E com as protagonistas mulheres negras. E os questionadores questionarão: Tu vai voltar a olhar novela? Sim e não. Mas…então… deixa eu te contar uma história! Eu fiz muitos gatilhos emocionais de uma vida toda. Como sabemos a maioria dos desfechos desta telenovela, não temos dúvida ou mesmo torcemos pela mocinha. Mas nos reportamos sobre a responsabilidade da Taís Araújo no papel.
O meu primeiro gatilho foi sobre ser guerreira, mesmo em situações que muitos não aguentariam. Em situações que chorar não era uma opção. Que, ao olhar para o lado, não via com quem contar. O segundo gatilho foi a cobrança em ser boa, ou seja em ser muito boa, em ser acima do esperado, a desbravadora daquele lugar.
Muitos sites, jornais e comentaristas, discutem sobre a necessidade de mesmo no mundo da arte, o quanto a comunidade negra precisa de um destaque excepcional para ser vista. O quanto, ao longo dos anos, não tivemos referências adequadas no mundo televisivo, o quanto pessoas negras com mesma atitudes de pessoas brancas são banidas da mídia sem dó. Por isso que me doeu um pouco saber que Bella Campos seria Maria de Fátima, uma vilã. Lembrando que não sou partidária da vitimização (Mimimi), mas que queria as mesmas oportunidades inclusive quando erramos. E foi pensando nessa afirmação, que voltei a mim.
A arte tem o dom da ressignificação. Por este motivo que queremos tanto o povo negro nos lugares a serem vistos. Para que possamos ter exemplos de atuação incríveis de nossas protagonistas. Para que o brilho da dramaturgia nos faça questionar a atualidade. Para que, justamente, possamos discutir de igual para igual, condutas, ações, ética, respeito entre outros temas. A novela promete, maior diversidade, de gênero, de raça, sexual e religiosa. Promete fazer um contraponto, com o formato dos anos 80 e a falta de representatividade, e com os muitos “rótulos vencidos”.

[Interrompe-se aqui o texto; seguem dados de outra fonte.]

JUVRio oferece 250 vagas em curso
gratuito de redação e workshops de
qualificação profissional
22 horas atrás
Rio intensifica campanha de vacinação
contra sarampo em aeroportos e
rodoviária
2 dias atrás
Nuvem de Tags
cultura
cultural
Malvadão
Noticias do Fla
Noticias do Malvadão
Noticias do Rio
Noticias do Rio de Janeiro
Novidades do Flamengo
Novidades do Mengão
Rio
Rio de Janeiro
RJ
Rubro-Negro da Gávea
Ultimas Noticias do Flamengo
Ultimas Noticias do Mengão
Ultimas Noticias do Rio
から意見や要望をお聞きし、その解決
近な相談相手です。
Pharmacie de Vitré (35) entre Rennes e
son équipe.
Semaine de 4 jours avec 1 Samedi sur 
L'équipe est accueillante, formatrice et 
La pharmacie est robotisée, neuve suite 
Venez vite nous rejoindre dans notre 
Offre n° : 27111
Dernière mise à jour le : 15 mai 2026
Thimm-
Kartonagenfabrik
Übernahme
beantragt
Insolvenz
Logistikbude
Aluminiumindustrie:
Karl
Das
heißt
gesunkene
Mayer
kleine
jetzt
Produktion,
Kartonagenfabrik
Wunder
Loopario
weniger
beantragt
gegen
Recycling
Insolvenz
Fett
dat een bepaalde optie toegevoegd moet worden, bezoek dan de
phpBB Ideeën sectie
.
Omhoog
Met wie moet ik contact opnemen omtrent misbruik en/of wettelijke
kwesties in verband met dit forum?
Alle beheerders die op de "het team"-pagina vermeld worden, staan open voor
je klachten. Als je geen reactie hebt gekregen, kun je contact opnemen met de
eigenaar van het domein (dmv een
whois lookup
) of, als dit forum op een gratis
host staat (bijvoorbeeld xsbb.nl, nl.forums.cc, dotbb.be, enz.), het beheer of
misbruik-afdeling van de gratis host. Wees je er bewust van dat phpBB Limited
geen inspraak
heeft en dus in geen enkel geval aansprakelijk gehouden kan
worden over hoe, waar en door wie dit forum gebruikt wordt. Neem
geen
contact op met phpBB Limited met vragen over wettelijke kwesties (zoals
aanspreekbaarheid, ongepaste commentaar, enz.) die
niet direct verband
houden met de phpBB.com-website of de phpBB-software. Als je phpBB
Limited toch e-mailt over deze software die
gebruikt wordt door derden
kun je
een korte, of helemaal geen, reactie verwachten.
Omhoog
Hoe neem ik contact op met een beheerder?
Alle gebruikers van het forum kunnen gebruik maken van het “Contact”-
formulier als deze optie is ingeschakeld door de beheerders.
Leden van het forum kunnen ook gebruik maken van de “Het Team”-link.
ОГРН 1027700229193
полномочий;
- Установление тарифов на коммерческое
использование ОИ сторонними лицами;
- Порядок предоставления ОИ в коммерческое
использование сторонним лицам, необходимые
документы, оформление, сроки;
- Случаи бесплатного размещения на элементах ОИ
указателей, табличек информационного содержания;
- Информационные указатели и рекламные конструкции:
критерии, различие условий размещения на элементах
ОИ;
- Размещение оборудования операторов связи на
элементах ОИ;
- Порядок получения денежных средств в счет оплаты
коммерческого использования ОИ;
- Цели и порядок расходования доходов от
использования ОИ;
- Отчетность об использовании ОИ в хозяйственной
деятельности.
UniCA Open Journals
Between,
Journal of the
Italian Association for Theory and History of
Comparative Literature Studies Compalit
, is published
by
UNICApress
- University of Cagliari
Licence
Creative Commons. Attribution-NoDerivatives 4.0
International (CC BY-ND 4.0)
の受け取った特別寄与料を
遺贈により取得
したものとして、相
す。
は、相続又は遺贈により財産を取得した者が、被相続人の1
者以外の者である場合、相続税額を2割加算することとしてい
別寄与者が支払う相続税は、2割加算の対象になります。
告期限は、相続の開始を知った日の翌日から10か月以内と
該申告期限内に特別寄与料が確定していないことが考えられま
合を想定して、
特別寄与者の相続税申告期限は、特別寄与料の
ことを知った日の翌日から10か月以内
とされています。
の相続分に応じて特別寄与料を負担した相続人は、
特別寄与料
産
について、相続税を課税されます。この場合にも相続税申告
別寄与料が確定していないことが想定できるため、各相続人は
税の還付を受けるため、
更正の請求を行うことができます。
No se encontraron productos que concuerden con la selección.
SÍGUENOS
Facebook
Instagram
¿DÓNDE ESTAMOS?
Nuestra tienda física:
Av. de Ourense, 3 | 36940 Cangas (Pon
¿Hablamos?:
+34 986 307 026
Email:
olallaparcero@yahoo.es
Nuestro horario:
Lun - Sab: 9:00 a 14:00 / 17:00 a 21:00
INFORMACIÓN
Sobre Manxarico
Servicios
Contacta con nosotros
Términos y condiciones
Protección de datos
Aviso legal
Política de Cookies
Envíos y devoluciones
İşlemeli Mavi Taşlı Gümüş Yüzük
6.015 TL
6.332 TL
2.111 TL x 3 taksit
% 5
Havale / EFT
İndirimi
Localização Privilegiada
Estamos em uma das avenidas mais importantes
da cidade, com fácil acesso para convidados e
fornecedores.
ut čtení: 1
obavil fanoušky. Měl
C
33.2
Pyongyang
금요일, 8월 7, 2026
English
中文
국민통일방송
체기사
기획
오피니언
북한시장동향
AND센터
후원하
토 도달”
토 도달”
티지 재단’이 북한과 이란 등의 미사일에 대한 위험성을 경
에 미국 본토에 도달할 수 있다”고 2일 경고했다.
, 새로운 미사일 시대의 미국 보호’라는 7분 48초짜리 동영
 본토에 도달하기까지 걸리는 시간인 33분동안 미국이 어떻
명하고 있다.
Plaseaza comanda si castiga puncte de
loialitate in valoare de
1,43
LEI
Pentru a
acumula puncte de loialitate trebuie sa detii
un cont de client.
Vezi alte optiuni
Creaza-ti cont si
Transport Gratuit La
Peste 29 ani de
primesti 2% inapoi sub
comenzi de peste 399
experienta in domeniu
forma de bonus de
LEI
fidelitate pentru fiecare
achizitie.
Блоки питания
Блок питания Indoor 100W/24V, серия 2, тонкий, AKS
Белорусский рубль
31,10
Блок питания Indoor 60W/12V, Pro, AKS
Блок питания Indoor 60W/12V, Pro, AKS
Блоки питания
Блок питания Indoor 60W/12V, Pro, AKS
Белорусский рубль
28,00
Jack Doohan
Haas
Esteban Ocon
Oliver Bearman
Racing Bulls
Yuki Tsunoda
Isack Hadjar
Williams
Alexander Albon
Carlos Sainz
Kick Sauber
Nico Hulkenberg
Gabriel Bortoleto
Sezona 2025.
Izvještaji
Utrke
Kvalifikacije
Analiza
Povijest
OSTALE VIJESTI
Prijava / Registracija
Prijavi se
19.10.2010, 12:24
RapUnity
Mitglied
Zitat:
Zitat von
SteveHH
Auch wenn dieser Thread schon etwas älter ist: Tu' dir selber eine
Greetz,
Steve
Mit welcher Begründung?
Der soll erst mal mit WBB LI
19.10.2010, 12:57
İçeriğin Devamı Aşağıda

Bella deu uma entrevista significativa, referenciando todas as mulheres negras que vieram antes dela, na teledramaturgia, e construíram a base para esse momento. E quando voltei a mim, lembrei que foi por isso que lutamos: PARA ESTARMOS ONDE QUISERMOS. E como disse Cazuza: “Brasil mostre a cara …” Enfim, vou voltar a olhar a novela. Saravá!